Parce que nous sommes tous sensibles à la norme. C’est un mythe que de s’imaginer que le capitaine d’industrie est quelqu’un de visionnaire insensible à tout ce qui se passe autour de lui. Rien ne sécurise plus les gens que de faire la même chose que ce qui se passe à côté. Il suffit qu’une nouvelle mode managériale pointe son nez, pour que ces grands patrons qui n’ont jamais été formés aux sciences humaines – ce qui est problématique – soient tentés de l’imiter. Je vous rappelle que dans les cursus des grandes écoles de commerce en France, il n’y a pas de formation en sciences humaines, ne serait-ce que sur le fonctionnement de la motivation.
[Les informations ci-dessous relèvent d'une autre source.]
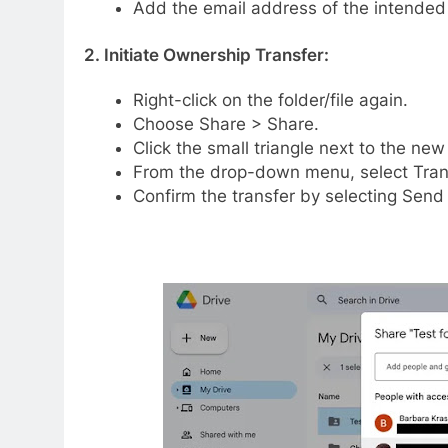
Add the email address of the intende
2. Initiate Ownership Transfer:
Right-click on the folder/file again.
Choose Share > Share.
Click the small triangle next to the ne
From the drop-down menu, select Tran
Confirm the transfer by selecting Send i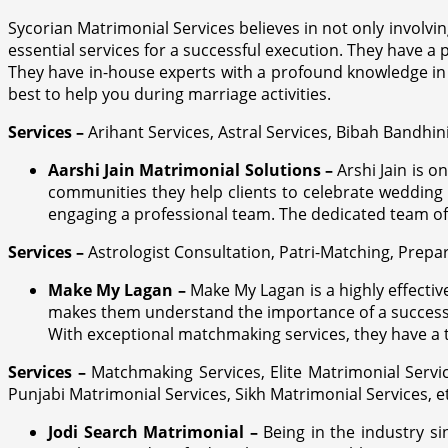
Sycorian Matrimonial Services believes in not only involvin
essential services for a successful execution. They have a p
They have in-house experts with a profound knowledge in 
best to help you during marriage activities.
Services –
Arihant Services, Astral Services, Bibah Bandhin
Aarshi Jain Matrimonial Solutions –
Arshi Jain is 
communities they help clients to celebrate wedding
engaging a professional team. The dedicated team off
Services –
Astrologist Consultation, Patri-Matching, Prep
Make My Lagan –
Make My Lagan is a highly effecti
makes them understand the importance of a successful
With exceptional matchmaking services, they have a
Services –
Matchmaking Services, Elite Matrimonial Servi
Punjabi Matrimonial Services, Sikh Matrimonial Services, e
Jodi Search Matrimonial –
Being in the industry s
On sait depuis trente ans quels sont les déterminants de la motivation en situation de travail, mais on nous parle encore de la pyramide de Maslow ou des tests de personnalité qui ont le même pouvoir prédictif que l’horoscope… La bonne nouvelle, c’est que je vois une nouvelle génération de DRH qui est très intéressée par ces sujets, ni par gentillesse, ni par mièvrerie, donc c’est en train de changer.

Des études mettent en lumière la dimension causale qu’il y a entre l’exposition aux écrans et les difficultés de concentration

Enfin, vous évoquez l’usage abusif des réseaux sociaux, qui a un impact sur notre santé mentale…

C’est un sujet de société, autant pour le travail que pour la parentalité, car des études mettent en lumière la dimension causale qu’il y a entre l’exposition aux écrans et les difficultés de concentration. J’insiste sur cette dimension de causalité et on peut affirmer aujourd’hui que la quantité de temps que l’on passe sur Instagram ou Facebook est directement liée à la quantité d’affect dépressif que l’on peut éprouver. On vit dans une société où l’attention a énormément de valeur et c’est pour cette raison que ces sites sont bien valorisés. Ils ont vocation à capter votre attention de manière continue. Ils modifient les algorithmes pour que vous naviguiez sans cesse sans vous déconnecter. Ces outils sont aujourd’hui extrêmement dépressogènes, puisque l’on vous vend quelque chose qui n’existe pas et l’on vous montre des vies dont on a choisi de ne sélectionner que la partie positive et reluisante. Donc, le spectateur se demande comment les gens font pour être heureux constamment. Si vous vous représentez le bonheur comme un état de grâce permanent et continu, alors vous allez au-devant de grandes déconvenues ! On ne peut pas attendre du bonheur un état de grâce permanent et continu, cela s’appelle l’euphorie, et, à part chez celles et ceux qui sont constamment en train de prendre des drogues dures, je ne pense pas que cela existe beaucoup et je n’envie pas la santé physique et mentale de ces gens… Puisqu’il n’est pas possible d’être dans une euphorie constante, on doit modifier notre représentation du bonheur et on peut se promettre une vie riche et pleine de sens. Les réseaux sociaux sont donc davantage pourvoyeurs d’éléments dépressogènes que de satisfactions. Sur les outils numériques, c’est comme un couteau, ce n’est ni bon ni mauvais : c’est l’usage qui fait la différence. On est en train d’apprendre à doser avec modération le travail à distance et les premières études sont intéressantes, car les outils numériques génèrent une fatigue cognitive considérable, mais ils peuvent aussi être incroyablement efficaces pour éviter des temps de trajet trop important. Là encore, le poison est dans la dose. Tout est question de modération et nous sommes en train de la trouver.